The dwarf grimaced. "Trust me, that was only because he was a moron."
"I don't know about that. But at any rate, I agree that we could use more than the token help Gayoso offered. Can you get in to see the other two Governors?"
"No. I mean, I probably could, but I don't think they'd listen to me. They're too cautious and suspicious. They know I'm Gayoso's flunky, and I wouldn't be surprised if they've even guessed I helped him get rid of Montrose.
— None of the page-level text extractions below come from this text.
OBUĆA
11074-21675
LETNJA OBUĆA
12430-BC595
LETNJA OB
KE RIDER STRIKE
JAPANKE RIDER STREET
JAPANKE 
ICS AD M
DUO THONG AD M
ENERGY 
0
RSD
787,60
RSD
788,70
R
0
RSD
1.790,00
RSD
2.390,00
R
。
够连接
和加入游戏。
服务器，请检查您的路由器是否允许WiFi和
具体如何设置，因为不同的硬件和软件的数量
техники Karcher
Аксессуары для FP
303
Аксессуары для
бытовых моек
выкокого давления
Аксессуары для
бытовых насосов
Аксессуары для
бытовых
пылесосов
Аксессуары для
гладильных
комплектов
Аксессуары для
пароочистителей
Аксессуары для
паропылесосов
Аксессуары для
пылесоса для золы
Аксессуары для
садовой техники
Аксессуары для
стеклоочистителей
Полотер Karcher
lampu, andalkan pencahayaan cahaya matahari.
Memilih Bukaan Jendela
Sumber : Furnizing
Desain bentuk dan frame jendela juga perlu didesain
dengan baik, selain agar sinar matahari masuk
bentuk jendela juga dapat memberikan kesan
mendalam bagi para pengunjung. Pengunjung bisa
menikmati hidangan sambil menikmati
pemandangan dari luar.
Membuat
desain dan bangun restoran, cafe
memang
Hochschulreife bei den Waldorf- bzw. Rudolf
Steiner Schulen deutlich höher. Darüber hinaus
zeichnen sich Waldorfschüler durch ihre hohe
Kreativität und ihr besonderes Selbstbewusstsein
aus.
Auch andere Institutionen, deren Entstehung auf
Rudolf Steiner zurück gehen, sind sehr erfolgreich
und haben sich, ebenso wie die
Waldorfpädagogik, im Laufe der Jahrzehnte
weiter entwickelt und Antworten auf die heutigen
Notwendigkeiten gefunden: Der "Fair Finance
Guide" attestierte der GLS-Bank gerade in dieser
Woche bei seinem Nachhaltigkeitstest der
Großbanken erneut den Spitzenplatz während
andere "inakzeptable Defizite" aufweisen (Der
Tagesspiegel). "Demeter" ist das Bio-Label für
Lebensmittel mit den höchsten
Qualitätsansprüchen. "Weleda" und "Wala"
They'd think I was trying to set them up for something, so he could overthrow them, too. Besides, word could easily get back to him, and if we can avoid that, let's."
"Then who do we turn to?" she asked.
"Mike Fink. He doesn't have much use for me, but he doesn't like Gayoso, either. And Montrose clued him in to his suspicions that there are too many mysteries in Natchez, too many weird things going on behind the scenes. If we tell him there's a pervert preying on wraith children, and Gayoso doesn't seem to give a damn, I think he might get curious enough to hunt the man in the blue mask down. And what he hunts, he catches. Just ask all those Heretics chained up in the slave market."
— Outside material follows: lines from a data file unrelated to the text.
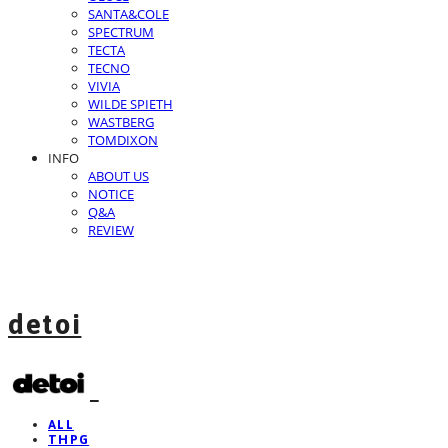
SANTA&COLE
SPECTRUM
TECTA
TECNO
VIVIA
WILDE SPIETH
WASTBERG
TOMDIXON
INFO
ABOUT US
NOTICE
Q&A
REVIEW
detoi
ALL
THPG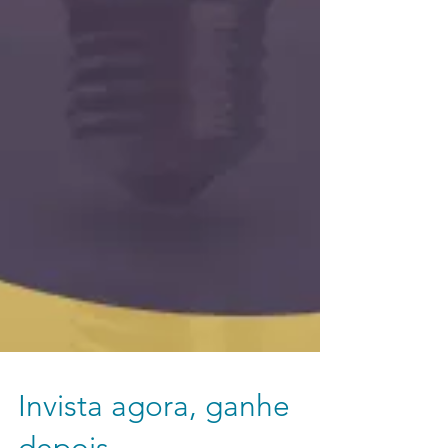
Invista agora, ganhe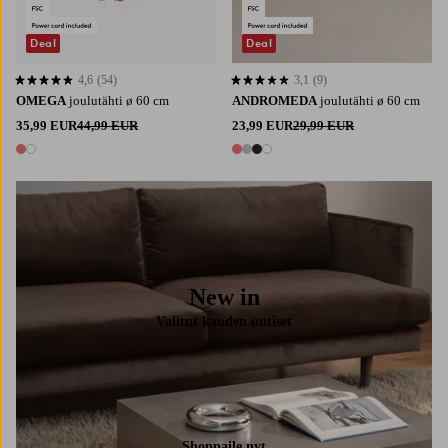
Deal
Deal
4,6
(54)
3,1
(9)
4,6 perustuen 54 arvosanaan
3,1 perustuen 9 arvosanaan
OMEGA
joulutähti ø 60 cm
ANDROMEDA
joulutähti ø 60 cm
35,99 EUR
44,99 EUR
23,99 EUR
29,99 EUR
2 värejä
4 värejä
New in
Valitut kauden uutiset
Shoppaile nyt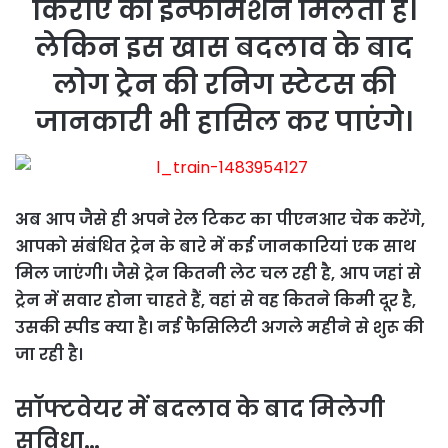
किराए की इन्फॉर्मेशन मिलती है।
लेकिन इस खास बदलाव के बाद
लोग ट्रेन की रनिग स्टेटस की
जानकारी भी हासिल कर पाएंगे।
अब आप जैसे ही अपने रेल टिकट का पीएनआर चेक करेंगे,
आपको संबंधित ट्रेन के बारे में कई जानकारियां एक साथ
मिल जाएंगी। जैसे ट्रेन कितनी लेट चल रही है, आप जहां से
ट्रेन में सवार होना चाहते हैं, वहां से वह कितने किमी दूर है,
उसकी स्पीड क्या है। नई फैसिलिटी अगले महीने से शुरू की
जा रही है।
सॉफ्टवेयर में बदलाव के बाद मिलेगी
सुविधा…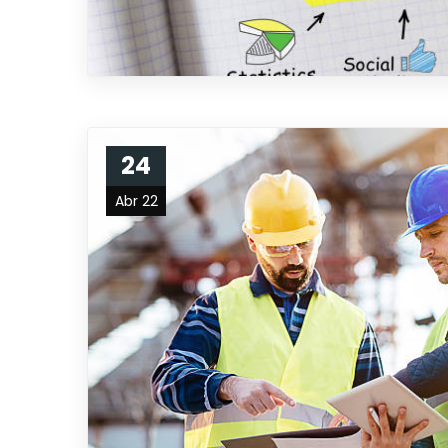
24
Abr 22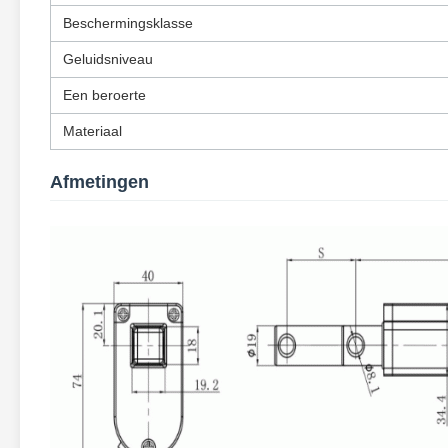
Beschermingsklasse
Geluidsniveau
Een beroerte
Materiaal
Afmetingen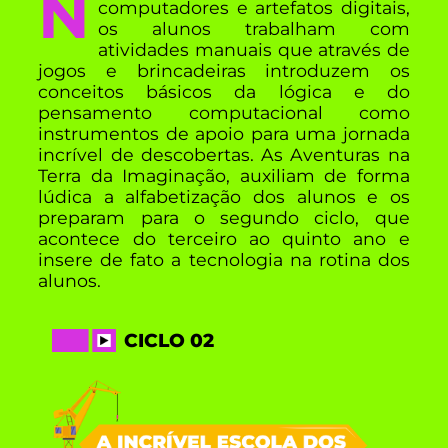
Nele, ainda sem o auxílio de
computadores e artefatos digitais,
os alunos trabalham com
atividades manuais que através de
jogos e brincadeiras introduzem os
conceitos básicos da lógica e do
pensamento computacional como
instrumentos de apoio para uma jornada
incrível de descobertas. As Aventuras na
Terra da Imaginação, auxiliam de forma
lúdica a alfabetização dos alunos e os
preparam para o segundo ciclo, que
acontece do terceiro ao quinto ano e
insere de fato a tecnologia na rotina dos
alunos.
CICLO 02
"Then let's go talk to. him." She stepped in front of Valentine and dropped to her knees, "And thank you for coming to find me. I have some hope now. Hope that at least we can find out what happened to Starshine, and punish the man who took her."
She put her arms around him. The little man stiffened, then relaxed into her embrace.
TWENTY
Montrose looked Louise up and down. Her black, begemmed layers of robe only hinted at the curves of the slender figure beneath, just as her golden mask concealed all of her features except her bright eyes, generous mouth, and chin. He made a minute adjustment to her scalloped stand-up collar.
"Now I know why Stygian civilization is so demented," she murmured, a hint of tension underlying the humor in her tone. "Your formal wear would drive anybody crazy."
He forced a smile. "It's not so bad once you get used to it."
"They used to say that about the rack and the boot, too. Are we ready?"
"As we're likely to be, I suppose." He gave her his arm, and, their.garments whispering, they climbed the final flight of stairs and stepped out onto the flat roof of the lofty spire known as the Pinnacle of Lamentations.
The view was spectacular. From this vantage point, one could see almost the entire Onyx Tower complex, and the more plebeian precincts of the City of Dark Echoes falling away below, tier after tier of immense stone structures lit by the light of countless barrow-flame torches and lanterns. Scarlet and ochre sheet lightning flickered in the thunderheads which domed the island like a bell jar.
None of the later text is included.